We try to do the right thing, we really do. We eat lots of salad, and throw in beans and fruit as kickers. We have cut down on our consumption of beef to almost nothing, and fish shows up on the table at least once a week. Our pasta is whole grain, our milk is 1% and our bread has so much fiber in it you could use it in place of wallboard.

Not that I'm complaining. I know it's all good for me, and assuming I don't get hit by a bus tomorrow, it will hopefully let me live longer with fewer problems. That's not to say I'm a nutritional saint. I still have a weakness for peanut butter cups and strawberry Twizzlers. If I'm working late, I'm likely to grab a chain store hamburger for the ride home. And especially when I go on the road, I have a tendency to eat stupider, partly as a reward to myself for the disruption to my routine, partly because I am likely to be eating alone and the only person to disapprove of my dietary choices is me, and I forgive myself very quickly.

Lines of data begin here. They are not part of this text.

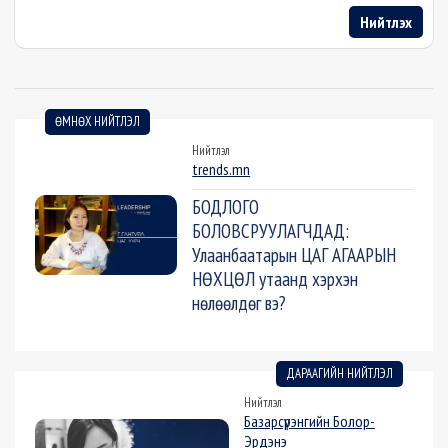
Нийтлэх
ӨМНӨХ НИЙТЛЭЛ
Нийтлэл
trends.mn
БОДЛОГО
БОЛОВСРУУЛАГЧДАД:
Улаанбаатарын ЦАГ АГААРЫН
НӨХЦӨЛ утаанд хэрхэн
нөлөөлдөг вэ?
ДАРААГИЙН НИЙТЛЭЛ
Нийтлэл
Базарсүрэнгийн Болор-
Эрдэнэ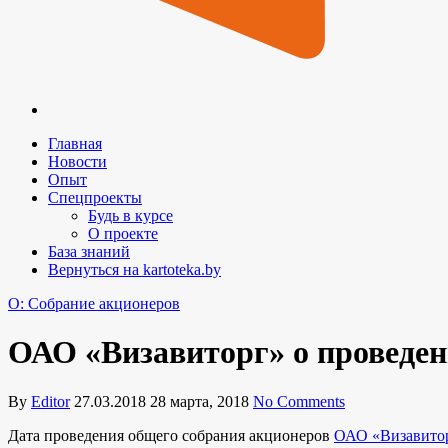
Главная
Новости
Опыт
Спецпроекты
Будь в курсе
О проекте
База знаний
Вернуться на kartoteka.by
O: Собрание акционеров
ОАО «Визавиторг» о проведен
By
Editor
27.03.2018
28 марта, 2018
No Comments
Дата проведения общего собрания акционеров
ОАО «Визавито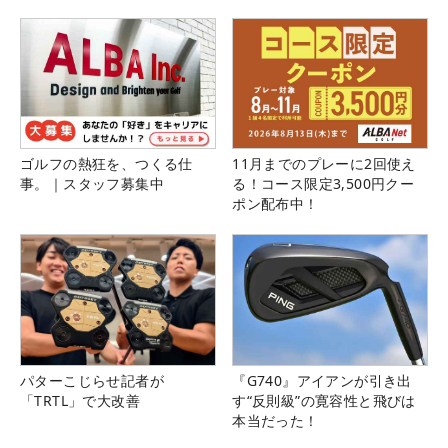
ゴルフの熱狂を、つくる仕
11月までのプレーに2回使え
事。｜スタッフ募集中
る！コース限定3,500円クー
ポン配布中！
パターこじらせ記者が
『G740』アイアンが引き出
「TRTL」で大改善
す“反則級”の寛容性と飛びは
本当だった！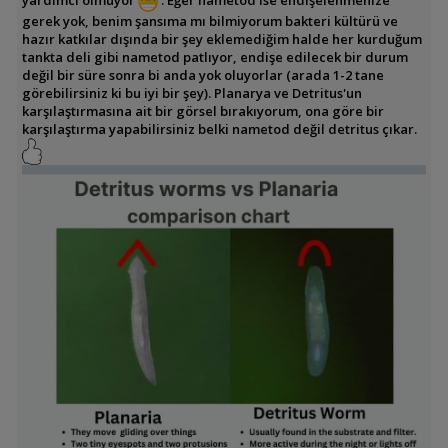
yardımcı olmuyor
. Eğer nametod ise endişelenmenize
gerek yok, benim şansıma mı bilmiyorum bakteri kültürü ve
hazır katkılar dışında bir şey eklemediğim halde her kurduğum
tankta deli gibi nametod patlıyor, endişe edilecek bir durum
değil bir süre sonra bi anda yok oluyorlar (arada 1-2 tane
görebilirsiniz ki bu iyi bir şey). Planarya ve Detritus'un
karşılaştırmasına ait bir görsel bırakıyorum, ona göre bir
karşılaştırma yapabilirsiniz belki nametod değil detritus çıkar.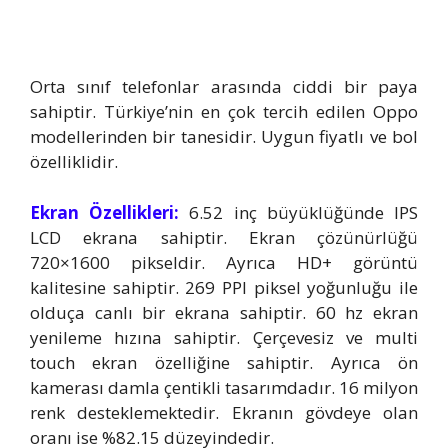
Orta sınıf telefonlar arasında ciddi bir paya
sahiptir. Türkiye’nin en çok tercih edilen Oppo
modellerinden bir tanesidir. Uygun fiyatlı ve bol
özelliklidir.
Ekran Özellikleri:
6.52 inç büyüklüğünde IPS
LCD ekrana sahiptir. Ekran çözünürlüğü
720×1600 pikseldir. Ayrıca HD+ görüntü
kalitesine sahiptir. 269 PPI piksel yoğunluğu ile
olduça canlı bir ekrana sahiptir. 60 hz ekran
yenileme hızına sahiptir. Çerçevesiz ve multi
touch ekran özelliğine sahiptir. Ayrıca ön
kamerası damla çentikli tasarımdadır. 16 milyon
renk desteklemektedir. Ekranın gövdeye olan
oranı ise %82.15 düzeyindedir.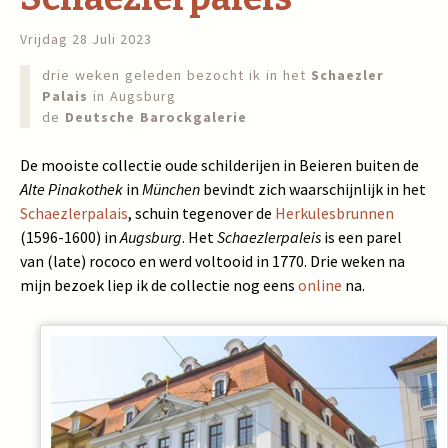
Vrijdag 28 Juli 2023
drie weken geleden bezocht ik in het
Schaezler
Palais
in Augsburg
de
Deutsche Barockgalerie
De mooiste collectie oude schilderijen in Beieren buiten de
Alte Pinakothek
in
München
bevindt zich waarschijnlijk in het
Schaezlerpalais
, schuin tegenover de
Herkulesbrunnen
(1596-1600) in
Augsburg
. Het
Schaezlerpaleis
is een parel
van (late) rococo en werd voltooid in 1770. Drie weken na
mijn bezoek liep ik de collectie nog eens
online
na.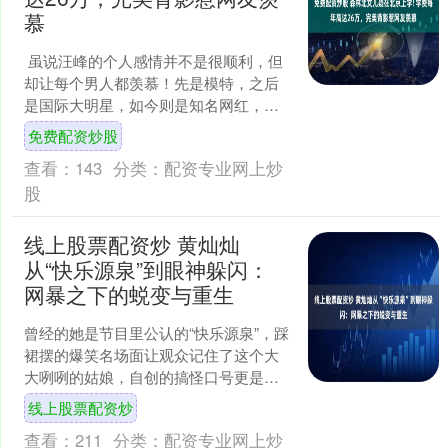
慕
虽说汪峰的个人感情并不是很顺利，但
却让每个男人都羡慕！先是模特，之后
是国际大明星，如今则是知名网红，该
说不说，汪峰的“桃花运”还是很旺的，当
免费配资炒股
然他本身也有这个魅....
查看：
143
分类：
配资专业网上炒
股
线上股票配资炒 黄灿灿
从“快乐源泉”到眼神躲闪：
网暴之下的蜕变与重生
曾经的她是节目里公认的“快乐源泉”，踩
裙摆的爆笑名场面让观众记住了这个大
大咧咧的姑娘，自创的搞怪口号更是圈
粉无数，连自曝假唱的耿直发言都被称
线上股票配资炒
作“内娱活人天花板”....
查看：
211
分类：
配资专业网上炒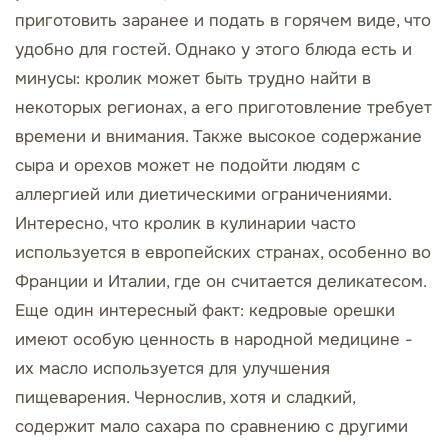
приготовить заранее и подать в горячем виде, что
удобно для гостей. Однако у этого блюда есть и
минусы: кролик может быть трудно найти в
некоторых регионах, а его приготовление требует
времени и внимания. Также высокое содержание
сыра и орехов может не подойти людям с
аллергией или диетическими ограничениями.
Интересно, что кролик в кулинарии часто
используется в европейских странах, особенно во
Франции и Италии, где он считается деликатесом.
Еще один интересный факт: кедровые орешки
имеют особую ценность в народной медицине -
их масло используется для улучшения
пищеварения. Чернослив, хотя и сладкий,
содержит мало сахара по сравнению с другими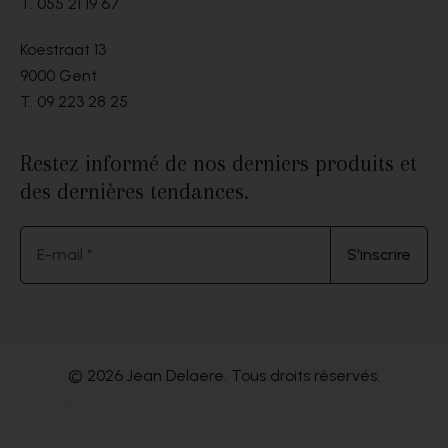
T.
055 21 19 67
Koestraat 13
9000 Gent
T.
09 223 28 25
Restez informé de nos derniers produits et
des dernières tendances.
E-mail *
S'inscrire
© 2026 Jean Delaere. Tous droits réservés.
.
Website by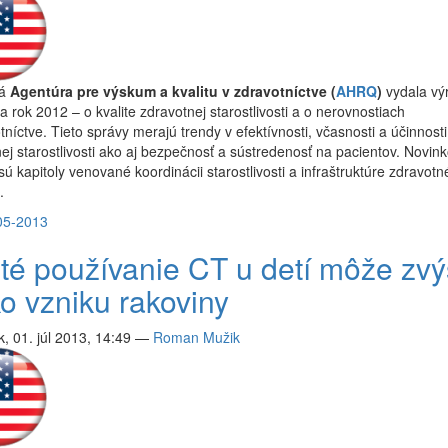
ká
Agentúra pre výskum a kvalitu v zdravotníctve (
AHRQ
)
vydala vý
a rok 2012 – o kvalite zdravotnej starostlivosti a o nerovnostiach
tníctve. Tieto správy merajú trendy v efektívnosti, včasnosti a účinnosti
ej starostlivosti ako aj bezpečnosť a sústredenosť na pacientov. Novink
sú kapitoly venované koordinácii starostlivosti a infraštruktúre zdravot
.
05-2013
té používanie CT u detí môže zvýš
ko vzniku rakoviny
, 01. júl 2013, 14:49
—
Roman Mužik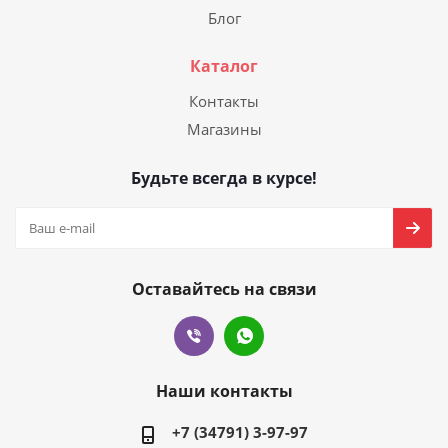
Блог
Каталог
Контакты
Магазины
Будьте всегда в курсе!
Оставайтесь на связи
Наши контакты
+7 (34791) 3-97-97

However, in our home, even I've willingly made the turn. While my wife makes it a point to shop for healthier alternatives for us both, be it low fat yogurt or brown rice or egg white substitute, I've made major sacrifices in my own convoluted personal dietary world. I've all but given up on cookies. I'm happy with a piece of fresh fruit, especially if it's been chilled a bit in the refrigerator. And I have cut down on my ice cream consumption to once in a blue moon. It may not sound like much, but we're talking sea change here.

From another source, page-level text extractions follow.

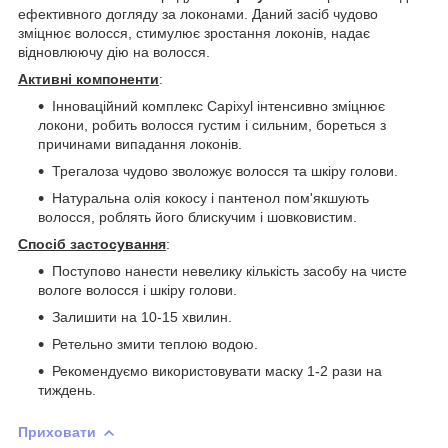
ефективного догляду за локонами. Даний засіб чудово
зміцнює волосся, стимулює зростання локонів, надає
відновлюючу дію на волосся.
Активні компоненти
:
Інноваційний комплекс Capixyl інтенсивно зміцнює
локони, робить волосся густим і сильним, бореться з
причинами випадання локонів.
Трегалоза чудово зволожує волосся та шкіру голови.
Натуральна олія кокосу і пантенол пом'якшують
волосся, роблять його блискучим і шовковистим.
Спосіб застосування
:
Поступово нанести невелику кількість засобу на чисте
вологе волосся і шкіру голови.
Залишити на 10-15 хвилин.
Ретельно змити теплою водою.
Рекомендуємо використовувати маску 1-2 рази на
тиждень.
Приховати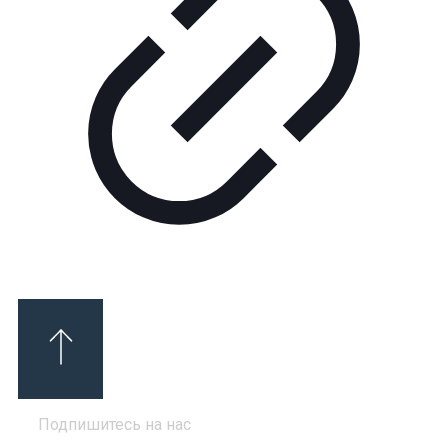
Подпишитесь на нас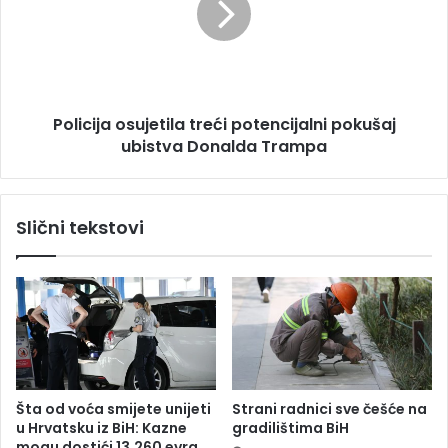
r
c
o
i
m
j
a
a
R
o
e
Policija osujetila treći potencijalni pokušaj
s
p
ubistva Donalda Trampa
u
u
j
b
e
l
t
Slični tekstovi
i
i
k
l
e
a
S
t
r
r
p
e
s
ć
k
i
e
p
Šta od voća smijete unijeti
Strani radnici sve češće na
J
o
u Hrvatsku iz BiH: Kazne
gradilištima BiH
e
t
mogu dostići 13.260 evra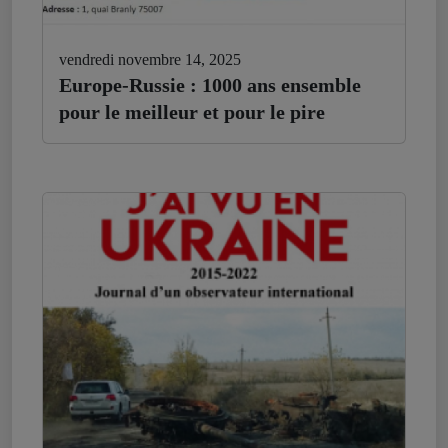
vendredi novembre 14, 2025
Europe-Russie : 1000 ans ensemble
pour le meilleur et pour le pire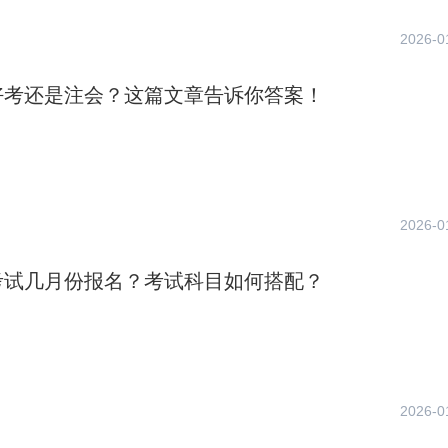
2026-0
好考还是注会？这篇文章告诉你答案！
2026-0
考试几月份报名？考试科目如何搭配？
2026-0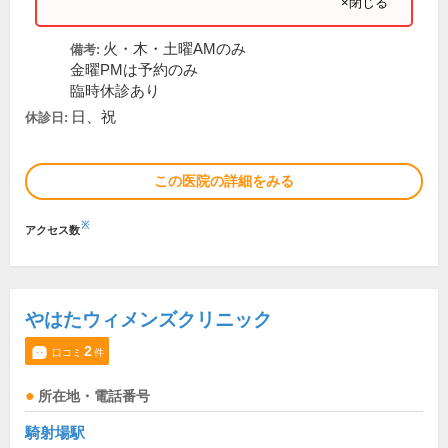
×閉じる
火・木・土曜AMのみ
備考:
金曜PMは予約のみ
臨時休診あり
日、祝
休診日:
この医院の詳細をみる
※
アクセス数
やはたウィメンズクリニック
2
口コミ
件
所在地・電話番号
騎射場駅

But I think we've gone a butter too far.

It's not like we eat a lot of it, either. We usually have a stick in the fridge and a pound or so in the freezer, but it's almost exclusively used for cooking and baking. For everyday consumption, like shmearing on a piece of whole grain, low carb, high fiber toast (yum!), we have tubs of spreadable stuff. I say stuff, because I couldn't actually tell you the brand we used. It's some well-known combination of processed oils enriched with a panoply of Greek lettered vitamins, minerals and acids that they tell me are not just good for me but "essential" to my health. What I can tell you is that it is vaguely butter-esque. That, and yellow.

But the latest product of modern food chemistry to show up on our fridge goes by the name of Smart Balance Light. On the outside, it's a variation of the usual sunny looking container that is de rigueur in the "buttery flavored spread" category. And the product itself it's a little less canary than some of the others, with a tone a bit closer to taupe, though not alarmingly so. But appearances aside, it all comes down to taste. Now, perhaps there are those of you reading this that swear by this delicacy, that find it creamy and delicious, that can't wait to pop open a container and slather your whole wheat bagel. Let the record show that I am not in your camp.

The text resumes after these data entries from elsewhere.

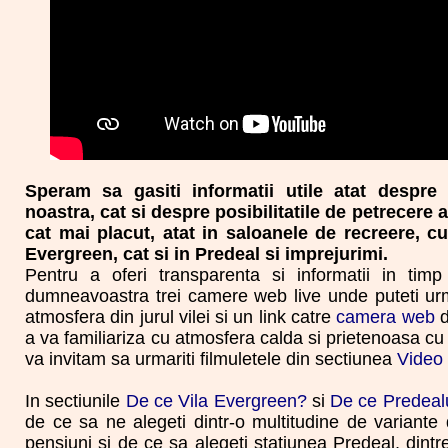
Speram sa gasiti informatii utile atat despre
noastra, cat si despre posibilitatile de petrecere a
cat mai placut, atat in saloanele de recreere, cu
Evergreen, cat si in Predeal si imprejurimi.
Pentru a oferi transparenta si informatii in tim
dumneavoastra trei camere web live unde puteti urma
atmosfera din jurul vilei si un link catre
camera web
d
a va familiariza cu atmosfera calda si prietenoasa c
va invitam sa urmariti filmuletele din sectiunea
Video
In sectiunile
De ce Vila Evergreen?
si
De ce Predeal
de ce sa ne alegeti dintr-o multitudine de variante d
pensiuni si de ce sa alegeti statiunea Predeal, dintr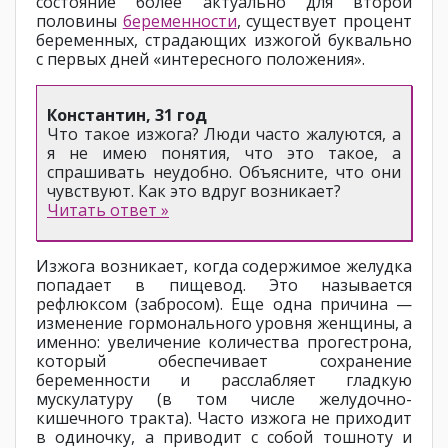
состояние более актуально для второй
половины
беременности
, существует процент
беременных, страдающих изжогой буквально
с первых дней «интересного положения».
Константин, 31 год
Что такое изжога? Люди часто жалуются, а
я не имею понятия, что это такое, а
спрашивать неудобно. Объясните, что они
чувствуют. Как это вдруг возникает?
Читать ответ »
Изжога возникает, когда содержимое желудка
попадает в пищевод. Это называется
рефлюксом (забросом). Еще одна причина —
изменение гормонального уровня женщины, а
именно: увеличение количества прогестрона,
который обеспечивает сохранение
беременности и расслабляет гладкую
мускулатуру (в том числе желудочно-
кишечного тракта). Часто изжога не приходит
в одиночку, а приводит с собой тошноту и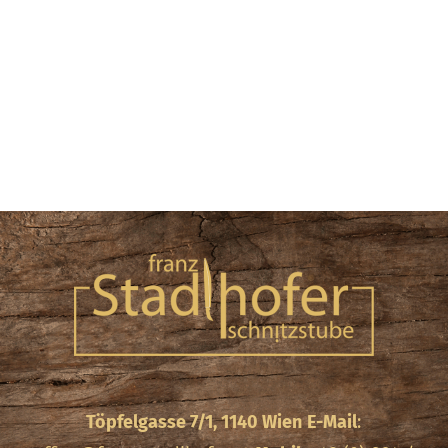
Töpfelgasse 7/1, 1140 Wien
E-Mail
: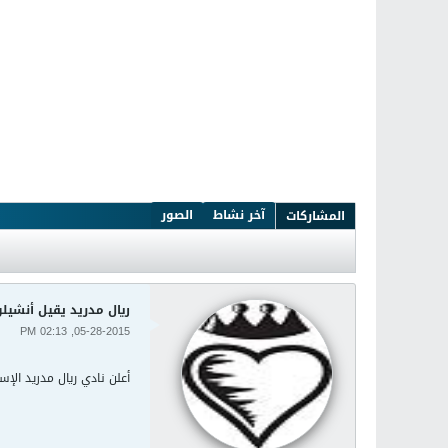
آخر نشاط
الصور
المشاركات
ريال مدريد يقيل أنشيل
05-28-2015, 02:13 PM
أعلن نادي ريال مدريد الإ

It begins with a consistency more akin to spackle: spreadable is not an adjective I'd use to describe it. Perhaps our fridge is too cold, but even when applied to bread fresh from the toaster, I have to use a disconcerting amount of elbow grease to move it around the surface. As to taste, there basically is none. No butter, no cream, nothing. The best that can be said of it is that it greases the bread, making it easier to swallow. And while there's something to be said for a slogan like "lubricates your food," it's not drawing me in.

I'm all for healthy living. I'm willing to make diet and lifestyle changes that in the aggregate will help me live longer and better. And I'm happy to try new products with an open mind towards improvement, whether they be consumable by the eyes, ears or mouth. But just as I have no desire to watch Star Wars on my smartphone, I have no desire to eat something healthy that has no taste appeal. My mom and a thousand scientists have said everything is fine in moderation. So at least for me and my light wheat, multigrain English muffin, the only smart balance is just a little bit of butter.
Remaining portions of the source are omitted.